### ACTIVITY
These entries are to be set down again exactly.

---+---

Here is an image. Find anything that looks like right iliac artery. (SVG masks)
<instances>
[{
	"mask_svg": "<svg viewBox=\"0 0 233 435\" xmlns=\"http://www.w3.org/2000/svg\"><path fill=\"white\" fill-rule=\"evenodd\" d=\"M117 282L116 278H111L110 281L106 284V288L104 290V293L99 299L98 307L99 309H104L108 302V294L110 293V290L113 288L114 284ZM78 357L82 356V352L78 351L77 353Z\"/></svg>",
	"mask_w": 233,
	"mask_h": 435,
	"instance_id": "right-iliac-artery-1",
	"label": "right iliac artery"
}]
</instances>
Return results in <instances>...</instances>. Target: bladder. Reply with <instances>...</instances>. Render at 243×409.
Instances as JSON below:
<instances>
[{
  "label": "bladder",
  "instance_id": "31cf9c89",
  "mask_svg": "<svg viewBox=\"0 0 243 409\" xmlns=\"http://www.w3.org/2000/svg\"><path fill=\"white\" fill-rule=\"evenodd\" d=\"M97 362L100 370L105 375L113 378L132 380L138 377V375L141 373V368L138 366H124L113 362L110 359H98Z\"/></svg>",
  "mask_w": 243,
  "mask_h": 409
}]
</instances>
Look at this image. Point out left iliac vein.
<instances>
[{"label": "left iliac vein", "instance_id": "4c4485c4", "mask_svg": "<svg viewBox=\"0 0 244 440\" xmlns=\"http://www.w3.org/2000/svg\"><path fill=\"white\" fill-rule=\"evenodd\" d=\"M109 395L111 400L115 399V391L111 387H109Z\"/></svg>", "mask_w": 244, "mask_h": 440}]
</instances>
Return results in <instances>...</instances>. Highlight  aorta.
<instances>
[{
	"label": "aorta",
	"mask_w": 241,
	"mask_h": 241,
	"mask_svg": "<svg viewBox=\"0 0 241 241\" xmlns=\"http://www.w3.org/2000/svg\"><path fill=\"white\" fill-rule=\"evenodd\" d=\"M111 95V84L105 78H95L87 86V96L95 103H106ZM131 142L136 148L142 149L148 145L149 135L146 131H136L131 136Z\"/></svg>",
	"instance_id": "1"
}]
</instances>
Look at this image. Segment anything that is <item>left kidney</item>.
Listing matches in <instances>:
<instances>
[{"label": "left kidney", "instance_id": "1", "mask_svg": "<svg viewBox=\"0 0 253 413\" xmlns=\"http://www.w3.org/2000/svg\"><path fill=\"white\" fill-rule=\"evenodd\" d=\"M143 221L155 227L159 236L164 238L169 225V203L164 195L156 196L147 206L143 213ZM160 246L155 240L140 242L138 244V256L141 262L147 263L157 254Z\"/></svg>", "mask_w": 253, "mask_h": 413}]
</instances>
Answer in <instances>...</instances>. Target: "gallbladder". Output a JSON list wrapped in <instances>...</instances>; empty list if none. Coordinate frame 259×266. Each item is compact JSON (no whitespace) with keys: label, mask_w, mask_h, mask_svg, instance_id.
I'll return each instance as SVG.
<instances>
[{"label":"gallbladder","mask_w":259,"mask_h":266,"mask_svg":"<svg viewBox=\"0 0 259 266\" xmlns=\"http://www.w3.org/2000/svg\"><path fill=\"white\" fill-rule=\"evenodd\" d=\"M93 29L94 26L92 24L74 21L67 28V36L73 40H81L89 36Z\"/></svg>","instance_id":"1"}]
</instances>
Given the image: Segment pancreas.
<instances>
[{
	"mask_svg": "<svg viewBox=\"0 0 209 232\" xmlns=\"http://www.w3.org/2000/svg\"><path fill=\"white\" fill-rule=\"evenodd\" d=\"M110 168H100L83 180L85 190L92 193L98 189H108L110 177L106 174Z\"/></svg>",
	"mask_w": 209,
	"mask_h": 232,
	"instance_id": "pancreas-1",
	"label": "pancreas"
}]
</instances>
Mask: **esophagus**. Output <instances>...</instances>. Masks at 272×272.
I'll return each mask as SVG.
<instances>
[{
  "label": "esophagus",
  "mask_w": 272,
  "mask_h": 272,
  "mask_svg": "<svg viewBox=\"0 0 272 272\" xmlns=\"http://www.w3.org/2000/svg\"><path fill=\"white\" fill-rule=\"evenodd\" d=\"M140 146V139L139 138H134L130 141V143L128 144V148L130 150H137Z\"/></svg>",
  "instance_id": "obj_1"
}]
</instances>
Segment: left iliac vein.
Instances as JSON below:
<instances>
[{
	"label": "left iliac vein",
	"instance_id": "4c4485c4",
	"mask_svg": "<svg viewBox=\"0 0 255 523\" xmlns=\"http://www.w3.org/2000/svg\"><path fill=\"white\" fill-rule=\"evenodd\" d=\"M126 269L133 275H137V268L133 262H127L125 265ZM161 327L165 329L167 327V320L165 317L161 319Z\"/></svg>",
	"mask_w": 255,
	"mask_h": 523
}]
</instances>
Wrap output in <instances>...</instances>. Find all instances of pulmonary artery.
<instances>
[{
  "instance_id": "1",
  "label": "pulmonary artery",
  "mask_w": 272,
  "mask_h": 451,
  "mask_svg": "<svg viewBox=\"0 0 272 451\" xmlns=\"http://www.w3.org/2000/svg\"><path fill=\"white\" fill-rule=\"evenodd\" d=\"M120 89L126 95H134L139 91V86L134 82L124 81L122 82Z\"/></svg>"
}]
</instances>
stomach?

---+---

### EXERCISE SOLUTION
Here is an image. Find anything that looks like right iliac artery. (SVG masks)
<instances>
[{
	"mask_svg": "<svg viewBox=\"0 0 233 435\" xmlns=\"http://www.w3.org/2000/svg\"><path fill=\"white\" fill-rule=\"evenodd\" d=\"M117 282L116 278H111L110 281L106 284V288L104 290V293L99 299L98 307L99 309H104L108 302V294L110 293V290L113 288L114 284ZM78 357L82 356V352L78 351L77 353Z\"/></svg>",
	"mask_w": 233,
	"mask_h": 435,
	"instance_id": "right-iliac-artery-1",
	"label": "right iliac artery"
}]
</instances>
Return results in <instances>...</instances>. Target: bladder. Reply with <instances>...</instances>. Render at 243×409.
Instances as JSON below:
<instances>
[{
  "label": "bladder",
  "instance_id": "31cf9c89",
  "mask_svg": "<svg viewBox=\"0 0 243 409\" xmlns=\"http://www.w3.org/2000/svg\"><path fill=\"white\" fill-rule=\"evenodd\" d=\"M97 362L100 370L105 375L113 378L132 380L138 377V375L141 373V368L138 366H124L113 362L110 359H98Z\"/></svg>",
  "mask_w": 243,
  "mask_h": 409
}]
</instances>
Look at this image. Point out left iliac vein.
<instances>
[{"label": "left iliac vein", "instance_id": "4c4485c4", "mask_svg": "<svg viewBox=\"0 0 244 440\" xmlns=\"http://www.w3.org/2000/svg\"><path fill=\"white\" fill-rule=\"evenodd\" d=\"M109 395L111 400L115 399V391L111 387H109Z\"/></svg>", "mask_w": 244, "mask_h": 440}]
</instances>
Return results in <instances>...</instances>. Highlight  aorta.
<instances>
[{
	"label": "aorta",
	"mask_w": 241,
	"mask_h": 241,
	"mask_svg": "<svg viewBox=\"0 0 241 241\" xmlns=\"http://www.w3.org/2000/svg\"><path fill=\"white\" fill-rule=\"evenodd\" d=\"M111 95V84L105 78H95L87 86V96L95 103H106ZM131 142L136 148L142 149L148 145L149 135L146 131H136L131 136Z\"/></svg>",
	"instance_id": "1"
}]
</instances>
Look at this image. Segment anything that is <item>left kidney</item>.
Listing matches in <instances>:
<instances>
[{"label": "left kidney", "instance_id": "1", "mask_svg": "<svg viewBox=\"0 0 253 413\" xmlns=\"http://www.w3.org/2000/svg\"><path fill=\"white\" fill-rule=\"evenodd\" d=\"M143 221L155 227L159 236L164 238L169 225V203L164 195L156 196L147 206L143 213ZM160 246L155 240L140 242L138 244V256L141 262L147 263L157 254Z\"/></svg>", "mask_w": 253, "mask_h": 413}]
</instances>
Answer in <instances>...</instances>. Target: "gallbladder". Output a JSON list wrapped in <instances>...</instances>; empty list if none. Coordinate frame 259×266. Each item is compact JSON (no whitespace) with keys: label, mask_w, mask_h, mask_svg, instance_id.
I'll return each instance as SVG.
<instances>
[{"label":"gallbladder","mask_w":259,"mask_h":266,"mask_svg":"<svg viewBox=\"0 0 259 266\" xmlns=\"http://www.w3.org/2000/svg\"><path fill=\"white\" fill-rule=\"evenodd\" d=\"M93 29L94 26L92 24L74 21L67 28V36L73 40H81L89 36Z\"/></svg>","instance_id":"1"}]
</instances>
Given the image: Segment pancreas.
<instances>
[{
	"mask_svg": "<svg viewBox=\"0 0 209 232\" xmlns=\"http://www.w3.org/2000/svg\"><path fill=\"white\" fill-rule=\"evenodd\" d=\"M110 168H100L83 180L85 190L92 193L98 189H108L110 177L106 174Z\"/></svg>",
	"mask_w": 209,
	"mask_h": 232,
	"instance_id": "pancreas-1",
	"label": "pancreas"
}]
</instances>
Mask: **esophagus**. Output <instances>...</instances>. Masks at 272×272.
I'll return each mask as SVG.
<instances>
[{
  "label": "esophagus",
  "mask_w": 272,
  "mask_h": 272,
  "mask_svg": "<svg viewBox=\"0 0 272 272\" xmlns=\"http://www.w3.org/2000/svg\"><path fill=\"white\" fill-rule=\"evenodd\" d=\"M140 146V139L139 138H134L130 141V143L128 144V148L130 150H137Z\"/></svg>",
  "instance_id": "obj_1"
}]
</instances>
Segment: left iliac vein.
Instances as JSON below:
<instances>
[{
	"label": "left iliac vein",
	"instance_id": "4c4485c4",
	"mask_svg": "<svg viewBox=\"0 0 255 523\" xmlns=\"http://www.w3.org/2000/svg\"><path fill=\"white\" fill-rule=\"evenodd\" d=\"M126 269L133 275H137V268L133 262H127L125 265ZM161 327L165 329L167 327V320L165 317L161 319Z\"/></svg>",
	"mask_w": 255,
	"mask_h": 523
}]
</instances>
Wrap output in <instances>...</instances>. Find all instances of pulmonary artery.
<instances>
[{
  "instance_id": "1",
  "label": "pulmonary artery",
  "mask_w": 272,
  "mask_h": 451,
  "mask_svg": "<svg viewBox=\"0 0 272 451\" xmlns=\"http://www.w3.org/2000/svg\"><path fill=\"white\" fill-rule=\"evenodd\" d=\"M120 89L126 95H134L139 91V86L134 82L124 81L122 82Z\"/></svg>"
}]
</instances>
stomach?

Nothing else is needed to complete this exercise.